Data Exploration

At the beginning of any data reuse or synthesis project, it is important to quickly gain a thorough understanding of the type and scope of data under consideration. Additionally, it is a good practice to scan data for issues before publishing.

While data package metadata, such as the Data Entities section in the full metadata page, provide concise explanations of data attributes, summary and visualization tools can provide a quick and easy interactive view into the actual data values. EDI offers three options for data exploration: Data eXplorer, Data Download Scripts, and datapie.

Data eXplorer (DeX)

The EDI Data Explorer (DeX) is a web browser application offering summary information, subsetting, and plotting features for data packages containing tabular data files. DeX is a great tool for making a preliminary assessment about fitness for use. Click the Data Explorer link next to a data object from the Resources section of a data package landing page.

Alternatively, open a table from a data package in DeX by providing the Data Entity URL (currently limited to tabular data).

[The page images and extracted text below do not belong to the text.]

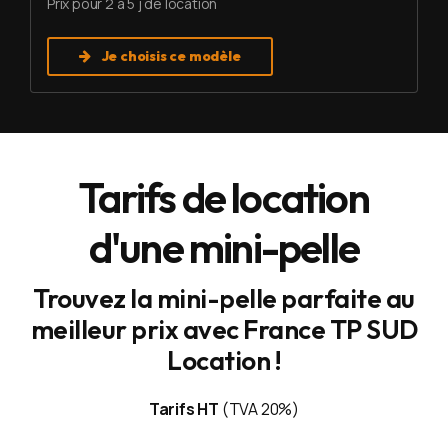
Prix pour 2 à 5 j de location
Je choisis ce modèle
Tarifs de location
d'une mini-pelle
Trouvez la mini-pelle parfaite au
meilleur prix avec France TP SUD
Location !
Tarifs HT
(TVA 20%)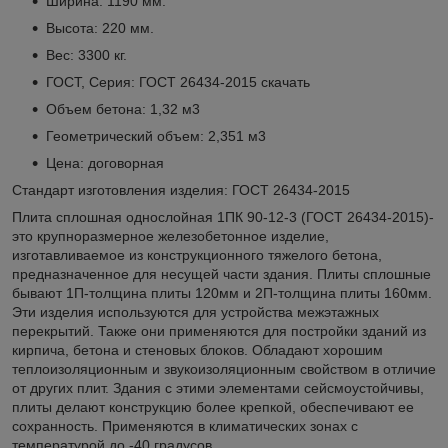
Ширина: 1190 мм.
Высота: 220 мм.
Вес: 3300 кг.
ГОСТ, Серия: ГОСТ 26434-2015
скачать
Объем бетона: 1,32 м3
Геометрический объем: 2,351 м3
Цена: договорная
Стандарт изготовления изделия: ГОСТ 26434-2015
Плита сплошная однослойная 1ПК 90-12-3 (ГОСТ 26434-2015)-
это крупноразмерное железобетонное изделие,
изготавливаемое из конструкционного тяжелого бетона,
предназначенное для несущей части здания. Плиты сплошные
бывают 1П-толщина плиты 120мм и 2П-толщина плиты 160мм.
Эти изделия используются для устройства межэтажных
перекрытий. Также они применяются для постройки зданий из
кирпича, бетона и стеновых блоков. Обладают хорошим
теплоизоляционным и звукоизоляционным свойством в отличие
от других плит. Здания с этими элементами сейсмоустойчивы,
плиты делают конструкцию более крепкой, обеспечивают ее
сохранность. Применяются в климатических зонах с
температурой до -40 градусов.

In order to provide a standard of efficiency while working with limited computing power, DeX currently has a size limit of 50 million cells. Tables with more than 50 million cells will be truncated by row. For example, a table with 10 columns and 5,000,010 rows will only import the first 5,000,000 rows, leaving off the last 10 rows. The DeX profile, as well as any subsets or plots, will be generated from the truncated table and will not necessarily be representative of the original table.

Data download scripts

Data download scripts, available in the Code Generation section of the data package landing page, read data directly from the EDI Repository into common programming language workspaces. This service provides full control over data manipulation and statistical exploration.

datapie

The Data Package Interface for Evaluation (datapie) R Package lets users explore data packages that are available through the DataONE Network via an R Shiny application. This project is under development.